The best part was the first week of lessons when we brainstormed about practice. Why do you practice? What do you do when you practice? What do you associate with bad practice days and good practice days? It led to some good insights into practice routines and I learned quite a bit about each of my students. It turns out they don’t all have the sticky blobby baggage ridden complicated relationship with the practice routine that I have. Huh.
Every single one of them answered the first question “Why do you practice?” with “to get better”. As I started to move on to the next question so we could talk about ways to get better, some of them kept going: “to learn new pieces”, “it’s calming, it relaxes me”.
Thanks to some wise grasshoppers, I’ve started seeing my own practice as time to get work done – as usual – but also as time to explore new things and a chance to make a calm centered space to work in. Thanks, guys.
A few of the great things that have happened since my last post:
Milkhouse Radio played a barn wedding last summer and we played my tune Port Charles Waltz for the groom-and-his-mom dance.
Last fall I got the chance to hop in Paragon Ragtime Orchestra‘s musical time machine and I am hooked. How I love playing those mid/low falutin’ ragtime viola parts with these world class musicians. Good music and great people, I cannot ask for more.
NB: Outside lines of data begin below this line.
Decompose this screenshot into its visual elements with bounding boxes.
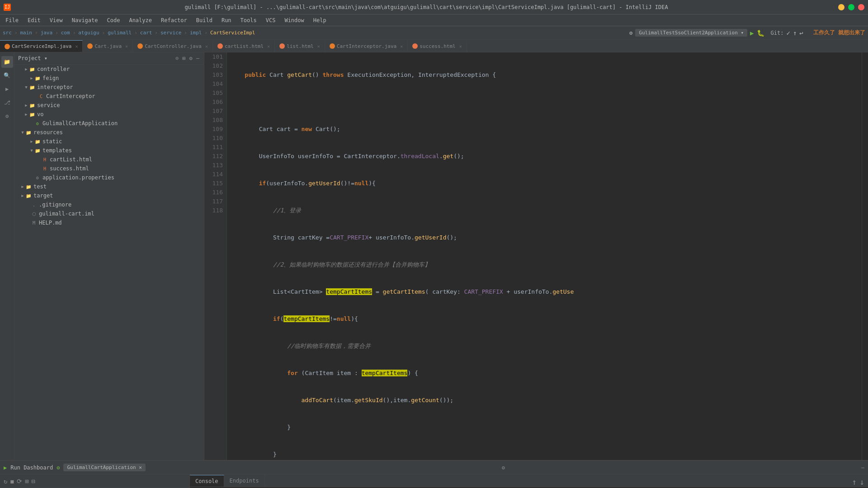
activity-bar: 📁 🔍 ▶ ⎇ ⚙ <box>0 52 14 460</box>
menu-code[interactable]: Code <box>104 16 124 24</box>
tree-arrow-placeholder <box>29 121 34 126</box>
tree-label: GulimallCartApplication <box>42 120 118 127</box>
run-config-selector[interactable]: GulimallTestSsoClient2Application ▾ <box>635 29 747 37</box>
tree-item-cartinterceptor[interactable]: C CartInterceptor <box>14 92 204 101</box>
tab-close-icon[interactable]: ✕ <box>267 44 270 49</box>
tab-cartlisthtml[interactable]: cartList.html ✕ <box>213 40 275 52</box>
console-scroll-up-icon[interactable]: ↑ <box>852 477 857 487</box>
git-commit-button[interactable]: ✓ <box>786 29 790 37</box>
tab-label: CartServiceImpl.java <box>12 43 71 49</box>
menu-help[interactable]: Help <box>310 16 330 24</box>
tab-close-icon[interactable]: ✕ <box>459 44 462 49</box>
tab-close-icon[interactable]: ✕ <box>75 44 78 49</box>
maximize-button[interactable]: □ <box>848 4 854 10</box>
tab-listhtml[interactable]: list.html ✕ <box>275 40 325 52</box>
menu-navigate[interactable]: Navigate <box>68 16 102 24</box>
tab-close-icon[interactable]: ✕ <box>400 44 403 49</box>
tab-cartinterceptor[interactable]: CartInterceptor.java ✕ <box>325 40 408 52</box>
tree-item-target[interactable]: ▶ 📁 target <box>14 191 204 200</box>
tree-arrow-icon: ▼ <box>29 148 34 153</box>
toolbar-src[interactable]: src <box>3 30 12 36</box>
panel-settings-icon[interactable]: ⚙ <box>502 465 505 471</box>
tree-item-feign[interactable]: ▶ 📁 feign <box>14 74 204 83</box>
tab-successhtml[interactable]: success.html ✕ <box>408 40 467 52</box>
toolbar-cart[interactable]: cart <box>140 30 152 36</box>
tree-item-iml[interactable]: ⬡ gulimall-cart.iml <box>14 209 204 218</box>
git-push-button[interactable]: ↑ <box>793 29 797 37</box>
tree-item-vo[interactable]: ▶ 📁 vo <box>14 110 204 119</box>
tree-item-service[interactable]: ▶ 📁 service <box>14 101 204 110</box>
menu-vcs[interactable]: VCS <box>262 16 279 24</box>
tab-close-icon[interactable]: ✕ <box>205 44 208 49</box>
bottom-panel-body: ↻ ◼ ⟳ ⊞ ⊟ ▶ GulimallSearchApplication [d… <box>0 474 868 488</box>
run-filter-icon[interactable]: ⊟ <box>31 478 35 485</box>
tab-console[interactable]: Console <box>190 475 224 487</box>
tab-cartserviceimpl[interactable]: CartServiceImpl.java ✕ <box>0 40 83 52</box>
sidebar-locate-icon[interactable]: ⊙ <box>175 54 179 62</box>
tree-item-appprops[interactable]: ⚙ application.properties <box>14 173 204 182</box>
code-editor[interactable]: 101 102 103 104 105 106 107 108 109 110 … <box>204 52 862 460</box>
tree-item-controller[interactable]: ▶ 📁 controller <box>14 65 204 74</box>
toolbar-com[interactable]: com <box>61 30 70 36</box>
tree-item-helpmd[interactable]: M HELP.md <box>14 218 204 227</box>
debug-button[interactable]: 🐛 <box>757 29 764 37</box>
run-refresh-icon[interactable]: ↻ <box>4 478 7 485</box>
run-restart-icon[interactable]: ⟳ <box>17 478 22 485</box>
tab-label: CartInterceptor.java <box>337 43 396 49</box>
run-stop-all-icon[interactable]: ◼ <box>10 478 14 485</box>
sidebar-close-icon[interactable]: — <box>195 54 200 62</box>
tab-cart[interactable]: Cart.java ✕ <box>83 40 133 52</box>
activity-git[interactable]: ⎇ <box>1 97 13 108</box>
menu-tools[interactable]: Tools <box>237 16 260 24</box>
tree-item-gitignore[interactable]: . .gitignore <box>14 200 204 209</box>
menu-run[interactable]: Run <box>218 16 235 24</box>
line-num: 116 <box>204 188 226 197</box>
folder-icon: 📁 <box>25 183 32 190</box>
tree-item-successhtml[interactable]: H success.html <box>14 164 204 173</box>
tab-close-icon[interactable]: ✕ <box>317 44 320 49</box>
menu-refactor[interactable]: Refactor <box>157 16 191 24</box>
tab-close-icon[interactable]: ✕ <box>125 44 128 49</box>
activity-run[interactable]: ▶ <box>1 83 13 95</box>
tree-item-templates[interactable]: ▼ 📁 templates <box>14 146 204 155</box>
menu-analyze[interactable]: Analyze <box>125 16 156 24</box>
menu-window[interactable]: Window <box>281 16 307 24</box>
activity-settings[interactable]: ⚙ <box>1 110 13 122</box>
tree-label: feign <box>42 75 59 81</box>
prop-file-icon: ⚙ <box>34 174 41 181</box>
activity-search[interactable]: 🔍 <box>1 70 13 81</box>
window-title: gulimall [F:\gulimall] - ...\gulimall-ca… <box>14 4 838 10</box>
tree-item-static[interactable]: ▶ 📁 static <box>14 137 204 146</box>
toolbar-impl[interactable]: impl <box>190 30 202 36</box>
sidebar-settings-icon[interactable]: ⚙ <box>189 54 193 62</box>
close-button[interactable]: ✕ <box>858 4 864 10</box>
menu-edit[interactable]: Edit <box>24 16 44 24</box>
tab-cartcontroller[interactable]: CartController.java ✕ <box>133 40 213 52</box>
tree-item-test[interactable]: ▶ 📁 test <box>14 182 204 191</box>
menu-build[interactable]: Build <box>193 16 216 24</box>
run-button[interactable]: ▶ <box>750 29 754 37</box>
toolbar-gulimall[interactable]: gulimall <box>108 30 132 36</box>
toolbar-service[interactable]: service <box>160 30 181 36</box>
toolbar-cartserviceimpl[interactable]: CartServiceImpl <box>210 30 255 36</box>
menu-view[interactable]: View <box>46 16 66 24</box>
tab-endpoints[interactable]: Endpoints <box>224 475 265 487</box>
run-panel-header: ↻ ◼ ⟳ ⊞ ⊟ <box>0 474 189 488</box>
run-app-badge[interactable]: GulimallCartApplication ✕ <box>63 464 146 471</box>
run-grid-icon[interactable]: ⊞ <box>25 478 28 485</box>
tree-item-resources[interactable]: ▼ 📁 resources <box>14 128 204 137</box>
menu-file[interactable]: File <box>2 16 22 24</box>
toolbar-java[interactable]: java <box>41 30 53 36</box>
git-rollback-button[interactable]: ↩ <box>799 29 803 37</box>
code-area[interactable]: public Cart getCart() throws ExecutionEx… <box>227 52 862 460</box>
tree-item-gulimallcartapp[interactable]: ⚙ GulimallCartApplication <box>14 119 204 128</box>
activity-project[interactable]: 📁 <box>1 56 13 68</box>
toolbar-atguigu[interactable]: atguigu <box>78 30 99 36</box>
sidebar-expand-icon[interactable]: ⊞ <box>181 54 186 62</box>
toolbar-main[interactable]: main <box>20 30 33 36</box>
minimize-button[interactable]: — <box>838 4 844 10</box>
tree-item-cartlisthtml[interactable]: H cartList.html <box>14 155 204 164</box>
panel-minimize-icon[interactable]: — <box>861 465 864 471</box>
tree-item-interceptor[interactable]: ▼ 📁 interceptor <box>14 83 204 92</box>
console-scroll-down-icon[interactable]: ↓ <box>859 477 864 487</box>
Can’t wait to play some more genuine ragtime music in classic theaters this spring.
Ken Vandermark released Audio One’s final record: What Thomas Bernhard Saw. I am really proud of the moments the viola emerges from Ken’s compositions on this record and couldn’t ask for a better souvenir of the incredibly deeply good times I had playing and working with this group. David Zukowski and Ken did a miraculous job, recording and producing another stellar live album.